Every day working at a dispensary, I interact with hundreds of patients from a variety of age groups. Some patients don’t know much about cannabis, but they know the way they want to consume and what effects/how they would like to feel after consuming. Others can tell me the specific terpenes that they are looking for and how they effect their bodies. To me, it doesn’t matter what the patient knows about the plant as long as they know what they would like to get out of their experience with it. We have to remember the key term “patient” when it comes to medicinal cannabis. This is something that someone is choosing to use as their medicine instead of opioids or other prescription drugs.
The “stigma” with cannabis is one that all cannabis users have had to fight at least once in their lives. As soon as someone hears that you consume cannabis, the inevitable questions and comments begin. These are just a few that I have received since getting my medical cannabis card.
“Oh, so you’re a stoner?”
“So you just like to get high?”
“It’s much cheaper on the streets.”
“You can buy as much as you want, right?”
“Could you grab me something?”
“Doesn’t that just make you lazy and unmotivated?”
“Do you just sleep a lot because you’re always high?”

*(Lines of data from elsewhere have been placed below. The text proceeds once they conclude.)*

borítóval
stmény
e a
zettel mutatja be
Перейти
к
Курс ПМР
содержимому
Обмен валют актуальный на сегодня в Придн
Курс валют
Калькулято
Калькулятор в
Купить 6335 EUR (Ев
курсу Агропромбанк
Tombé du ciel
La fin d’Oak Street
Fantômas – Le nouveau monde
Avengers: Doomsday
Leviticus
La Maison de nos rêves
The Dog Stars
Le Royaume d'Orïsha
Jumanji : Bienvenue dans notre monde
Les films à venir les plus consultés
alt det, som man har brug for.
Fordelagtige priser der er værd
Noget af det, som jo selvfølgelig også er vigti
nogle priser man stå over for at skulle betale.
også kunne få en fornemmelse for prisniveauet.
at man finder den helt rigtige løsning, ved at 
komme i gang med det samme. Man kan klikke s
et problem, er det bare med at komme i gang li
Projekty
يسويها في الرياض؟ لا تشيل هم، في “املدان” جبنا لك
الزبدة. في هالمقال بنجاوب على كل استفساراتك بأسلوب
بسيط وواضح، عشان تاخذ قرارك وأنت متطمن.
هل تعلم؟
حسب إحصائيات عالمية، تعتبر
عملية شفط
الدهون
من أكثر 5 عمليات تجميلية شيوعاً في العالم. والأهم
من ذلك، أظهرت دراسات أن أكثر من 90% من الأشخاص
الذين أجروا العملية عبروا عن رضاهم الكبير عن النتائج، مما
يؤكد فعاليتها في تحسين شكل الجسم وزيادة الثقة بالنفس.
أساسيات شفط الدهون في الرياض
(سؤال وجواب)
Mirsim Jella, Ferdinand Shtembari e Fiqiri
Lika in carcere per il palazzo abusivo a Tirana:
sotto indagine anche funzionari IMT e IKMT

These are the types of questions that create closed-door conversations for medical patients, highlighting a stigma instead of allowing room for open communication and understanding. How can we judge someone for choosing a plant over pills? Doctors have consistently pushed medicines that involved pills or injections with side effects that can be debilitating.
I have been on prescription medications since I was 16 years old. They started me on birth control and anti-anxiety medicines at this time because I was missing days of school every month. This was my first true exposure to the pharma industry. I’ve been on a variety of these pills for 10 years (next month). When I think about the incredibly long list of medicines that I used to be on at a time – totaling over a page per month – it has really opened my eyes to how dependent I have become on something that was manufactured, not natural. I constantly think about the amount of chemicals that I have polluted my body with through frequent changes to my medicines through doctors that I spent 10 minutes with.

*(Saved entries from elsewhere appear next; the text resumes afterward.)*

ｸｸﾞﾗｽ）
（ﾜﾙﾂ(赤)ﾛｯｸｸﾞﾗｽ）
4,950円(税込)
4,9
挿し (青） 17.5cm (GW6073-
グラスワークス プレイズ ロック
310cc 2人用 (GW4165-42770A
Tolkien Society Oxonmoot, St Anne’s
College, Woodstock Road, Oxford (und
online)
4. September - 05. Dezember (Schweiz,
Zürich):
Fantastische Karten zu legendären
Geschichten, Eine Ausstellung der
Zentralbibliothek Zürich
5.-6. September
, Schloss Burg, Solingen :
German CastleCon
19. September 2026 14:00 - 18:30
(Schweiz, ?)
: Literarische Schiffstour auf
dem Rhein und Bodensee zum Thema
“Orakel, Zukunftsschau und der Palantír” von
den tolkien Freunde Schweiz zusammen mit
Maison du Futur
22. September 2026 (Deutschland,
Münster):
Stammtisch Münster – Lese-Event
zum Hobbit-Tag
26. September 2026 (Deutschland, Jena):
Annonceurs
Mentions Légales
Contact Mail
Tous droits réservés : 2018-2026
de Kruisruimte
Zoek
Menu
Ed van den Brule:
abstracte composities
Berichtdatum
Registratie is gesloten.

As I was entering college, I was prescribed Accutane for my consistent issues with acne. Every month, I had to get my blood drawn – anyone on Accutane had to have a pregnancy test completed monthly to prove that they were not pregnant or risking birth defects. This was conducted in a lab at home, where we would discuss my progress and how the medicine was making me feel. After the first month, my acne got 10x worse and I started getting hit with waves of deep depression. These effects were stated clearly in the prescription description pages and I had made my choice to see if those would happen to me. When it got to the point that I contemplated hurting myself for the first time, I called my father from my university and we set up the next appointment to get off of this medication. The side effects were said to be worse with withdrawal as well.
The scary thing about this medicine, as well as so many of the other hard-core prescription drugs is that we don’t truly know the long-term effects of them all. We can’t truly track the damage that mixing medications and side effects has done. If we are constantly switching medications, there is no true way to check the ways the chemicals are effecting us and what happens once these chemicals are replaced with different ones. We don’t know if these medications, when taken at a young age, will effect our future ability to reproduce as well.

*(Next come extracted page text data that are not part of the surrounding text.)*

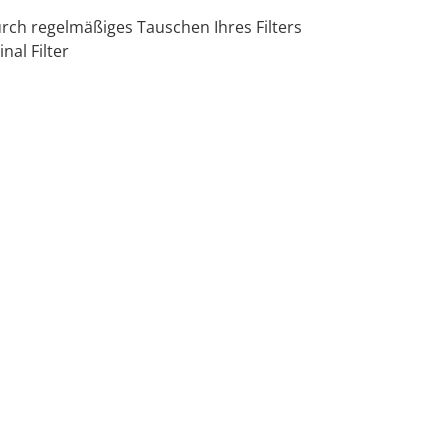
rch regelmäßiges Tauschen Ihres Filters
nal Filter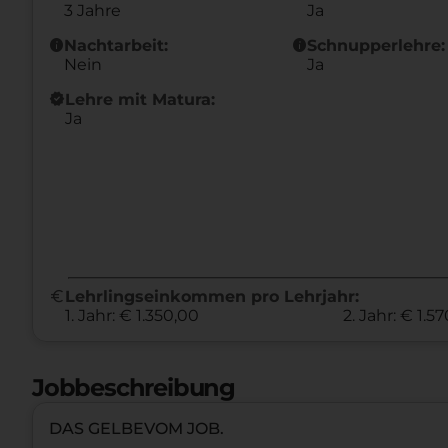
3 Jahre
Ja
info
info
Nachtarbeit:
Schnupperlehre:
Nein
Ja
new_releases
Lehre mit Matura:
Ja
euro
Lehrlingseinkommen pro Lehrjahr:
1. Jahr: € 1.350,00
2. Jahr: € 1.5
Jobbeschreibung
DAS GELBEVOM JOB.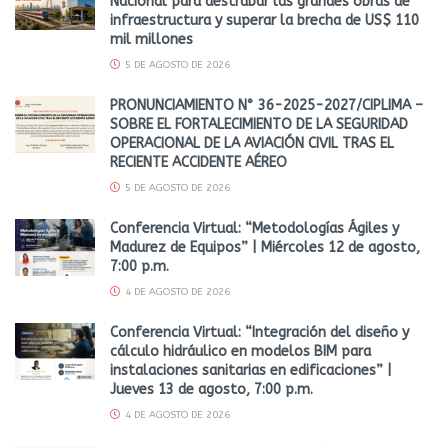
Nacional para destrabar las grandes obras de
infraestructura y superar la brecha de US$ 110
mil millones
5 DE AGOSTO DE 2026
PRONUNCIAMIENTO N° 36-2025-2027/CIPLIMA –
SOBRE EL FORTALECIMIENTO DE LA SEGURIDAD
OPERACIONAL DE LA AVIACIÓN CIVIL TRAS EL
RECIENTE ACCIDENTE AÉREO
5 DE AGOSTO DE 2026
Conferencia Virtual: “Metodologías Ágiles y
Madurez de Equipos” | Miércoles 12 de agosto,
7:00 p.m.
4 DE AGOSTO DE 2026
Conferencia Virtual: “Integración del diseño y
cálculo hidráulico en modelos BIM para
instalaciones sanitarias en edificaciones” |
Jueves 13 de agosto, 7:00 p.m.
4 DE AGOSTO DE 2026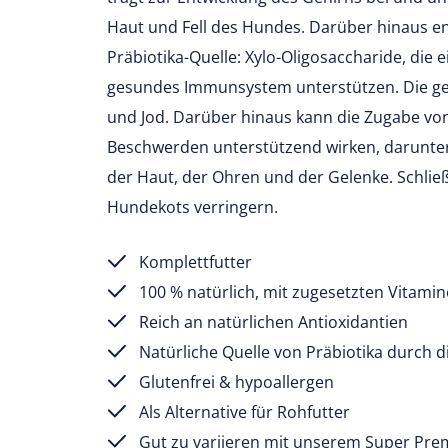
Haut und Fell des Hundes. Darüber hinaus ent
Präbiotika-Quelle: Xylo-Oligosaccharide, die
gesundes Immunsystem unterstützen. Die ge
und Jod. Darüber hinaus kann die Zugabe von
Beschwerden unterstützend wirken, darunt
der Haut, der Ohren und der Gelenke. Schlie
Hundekots verringern.
Komplettfutter
100 % natürlich, mit zugesetzten Vitami
Reich an natürlichen Antioxidantien
Natürliche Quelle von Präbiotika durch 
Glutenfrei & hypoallergen
Als Alternative für Rohfutter
Gut zu variieren mit unserem
Super Pre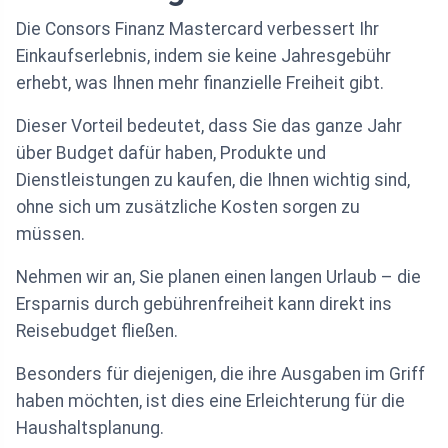
Die Consors Finanz Mastercard verbessert Ihr
Einkaufserlebnis, indem sie keine Jahresgebühr
erhebt, was Ihnen mehr finanzielle Freiheit gibt.
Dieser Vorteil bedeutet, dass Sie das ganze Jahr
über Budget dafür haben, Produkte und
Dienstleistungen zu kaufen, die Ihnen wichtig sind,
ohne sich um zusätzliche Kosten sorgen zu
müssen.
Nehmen wir an, Sie planen einen langen Urlaub – die
Ersparnis durch gebührenfreiheit kann direkt ins
Reisebudget fließen.
Besonders für diejenigen, die ihre Ausgaben im Griff
haben möchten, ist dies eine Erleichterung für die
Haushaltsplanung.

One of the medicines that I have been on for a little bit of time now actually has some negative side effects when taken late. I do not know which medication this is, as I have now been decreased to two separate medicines and I have felt it with both. When I turn my eyes rapidly to the side or try to turn my head, sometimes there is a shocking pain in my eyes that makes them feel like they are freezing. This can happen at any time, randomly. I have told doctors about this as well as a free-floating black dot that I have been seeing in my vision, and moves when I shift my line of vision. They have “taken note” of this, but have not done any further investigating.
A big goal of mine moving forward is to find a more natural route that benefits my body more than these forced pharmaceutical medications that have been created with no long-term understanding of the changes it can make in your body chemistry. I have begun to implement CBD into my routine and plan to add more as research shows me what helps with my symptoms.
I have had daily migraines for a range of 6-8 years now. I have said this to a few people, but I no longer know what my “normal” is. Being on something that alters your body chemistry every day has molded me into someone who depends on pills and does not know where their body’s homeostasis sits. I want to get back to being able to read my body and knowing when something is wrong instead of having a constant lingering pain and dull pounding in my head. I want to be able to tell myself and others what my body needs. Meditating will be a big part of this as well.
If anyone has any suggestions on these topics, feel free to reach out. If you feel the same way, please let me know. I would love to discuss this. Stay strong and know that things are going to get better.